◆ THE PROBLEM ◆
Your output should be the complete listing, repeated exactly.

◆ THE INPUT ◆
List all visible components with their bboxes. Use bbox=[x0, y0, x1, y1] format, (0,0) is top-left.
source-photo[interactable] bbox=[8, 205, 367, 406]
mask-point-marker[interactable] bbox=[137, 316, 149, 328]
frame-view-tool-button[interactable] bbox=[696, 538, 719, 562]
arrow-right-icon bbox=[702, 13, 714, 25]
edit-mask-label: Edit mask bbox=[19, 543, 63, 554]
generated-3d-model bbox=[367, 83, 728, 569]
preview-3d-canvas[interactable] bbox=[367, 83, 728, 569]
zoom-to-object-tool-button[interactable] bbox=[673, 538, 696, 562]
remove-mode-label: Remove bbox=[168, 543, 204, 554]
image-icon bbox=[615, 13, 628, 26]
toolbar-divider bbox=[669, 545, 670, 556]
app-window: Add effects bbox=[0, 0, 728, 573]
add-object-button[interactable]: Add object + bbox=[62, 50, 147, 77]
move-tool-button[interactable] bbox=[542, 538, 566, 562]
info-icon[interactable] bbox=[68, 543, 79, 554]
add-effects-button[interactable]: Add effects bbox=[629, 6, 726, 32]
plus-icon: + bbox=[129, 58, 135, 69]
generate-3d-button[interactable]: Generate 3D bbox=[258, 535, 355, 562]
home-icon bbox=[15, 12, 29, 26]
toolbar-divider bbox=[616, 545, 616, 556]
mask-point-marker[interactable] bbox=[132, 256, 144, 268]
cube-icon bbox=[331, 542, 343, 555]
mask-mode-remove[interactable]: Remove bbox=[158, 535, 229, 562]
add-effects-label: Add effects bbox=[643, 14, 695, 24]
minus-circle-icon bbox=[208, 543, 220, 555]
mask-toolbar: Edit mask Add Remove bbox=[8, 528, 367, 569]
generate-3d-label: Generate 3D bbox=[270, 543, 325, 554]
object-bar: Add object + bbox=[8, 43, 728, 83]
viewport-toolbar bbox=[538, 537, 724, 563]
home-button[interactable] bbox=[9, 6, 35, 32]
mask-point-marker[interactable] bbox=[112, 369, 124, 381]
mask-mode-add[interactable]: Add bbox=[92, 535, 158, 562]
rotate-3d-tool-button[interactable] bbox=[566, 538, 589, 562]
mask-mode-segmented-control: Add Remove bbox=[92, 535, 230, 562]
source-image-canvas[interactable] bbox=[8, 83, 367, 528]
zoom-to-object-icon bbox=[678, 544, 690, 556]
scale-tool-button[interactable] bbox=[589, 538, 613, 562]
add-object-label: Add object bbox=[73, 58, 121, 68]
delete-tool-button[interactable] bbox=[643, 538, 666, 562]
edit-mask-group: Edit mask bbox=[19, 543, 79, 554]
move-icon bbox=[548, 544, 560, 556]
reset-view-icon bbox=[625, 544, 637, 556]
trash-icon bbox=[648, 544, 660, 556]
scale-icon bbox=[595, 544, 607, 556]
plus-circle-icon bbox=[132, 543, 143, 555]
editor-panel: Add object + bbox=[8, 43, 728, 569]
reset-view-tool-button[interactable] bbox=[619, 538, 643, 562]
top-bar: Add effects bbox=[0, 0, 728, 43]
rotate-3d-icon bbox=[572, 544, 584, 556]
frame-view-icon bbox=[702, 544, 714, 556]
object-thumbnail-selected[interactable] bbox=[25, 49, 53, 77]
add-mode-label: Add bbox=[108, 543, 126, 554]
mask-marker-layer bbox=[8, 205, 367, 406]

◆ EXERCISE RESPONSE ◆
List all visible components with their bboxes. Use bbox=[x0, y0, x1, y1] format, (0,0) is top-left.
source-photo[interactable] bbox=[8, 205, 367, 406]
mask-point-marker[interactable] bbox=[137, 316, 149, 328]
frame-view-tool-button[interactable] bbox=[696, 538, 719, 562]
arrow-right-icon bbox=[702, 13, 714, 25]
edit-mask-label: Edit mask bbox=[19, 543, 63, 554]
generated-3d-model bbox=[367, 83, 728, 569]
preview-3d-canvas[interactable] bbox=[367, 83, 728, 569]
zoom-to-object-tool-button[interactable] bbox=[673, 538, 696, 562]
remove-mode-label: Remove bbox=[168, 543, 204, 554]
image-icon bbox=[615, 13, 628, 26]
toolbar-divider bbox=[669, 545, 670, 556]
app-window: Add effects bbox=[0, 0, 728, 573]
add-object-button[interactable]: Add object + bbox=[62, 50, 147, 77]
move-tool-button[interactable] bbox=[542, 538, 566, 562]
info-icon[interactable] bbox=[68, 543, 79, 554]
add-effects-button[interactable]: Add effects bbox=[629, 6, 726, 32]
plus-icon: + bbox=[129, 58, 135, 69]
generate-3d-button[interactable]: Generate 3D bbox=[258, 535, 355, 562]
home-icon bbox=[15, 12, 29, 26]
toolbar-divider bbox=[616, 545, 616, 556]
mask-point-marker[interactable] bbox=[132, 256, 144, 268]
cube-icon bbox=[331, 542, 343, 555]
mask-mode-remove[interactable]: Remove bbox=[158, 535, 229, 562]
add-effects-label: Add effects bbox=[643, 14, 695, 24]
minus-circle-icon bbox=[208, 543, 220, 555]
mask-toolbar: Edit mask Add Remove bbox=[8, 528, 367, 569]
generate-3d-label: Generate 3D bbox=[270, 543, 325, 554]
object-bar: Add object + bbox=[8, 43, 728, 83]
viewport-toolbar bbox=[538, 537, 724, 563]
home-button[interactable] bbox=[9, 6, 35, 32]
mask-point-marker[interactable] bbox=[112, 369, 124, 381]
mask-mode-add[interactable]: Add bbox=[92, 535, 158, 562]
rotate-3d-tool-button[interactable] bbox=[566, 538, 589, 562]
mask-mode-segmented-control: Add Remove bbox=[92, 535, 230, 562]
source-image-canvas[interactable] bbox=[8, 83, 367, 528]
zoom-to-object-icon bbox=[678, 544, 690, 556]
scale-tool-button[interactable] bbox=[589, 538, 613, 562]
add-object-label: Add object bbox=[73, 58, 121, 68]
delete-tool-button[interactable] bbox=[643, 538, 666, 562]
edit-mask-group: Edit mask bbox=[19, 543, 79, 554]
move-icon bbox=[548, 544, 560, 556]
reset-view-icon bbox=[625, 544, 637, 556]
trash-icon bbox=[648, 544, 660, 556]
scale-icon bbox=[595, 544, 607, 556]
plus-circle-icon bbox=[132, 543, 143, 555]
editor-panel: Add object + bbox=[8, 43, 728, 569]
reset-view-tool-button[interactable] bbox=[619, 538, 643, 562]
top-bar: Add effects bbox=[0, 0, 728, 43]
rotate-3d-icon bbox=[572, 544, 584, 556]
frame-view-icon bbox=[702, 544, 714, 556]
object-thumbnail-selected[interactable] bbox=[25, 49, 53, 77]
add-mode-label: Add bbox=[108, 543, 126, 554]
mask-marker-layer bbox=[8, 205, 367, 406]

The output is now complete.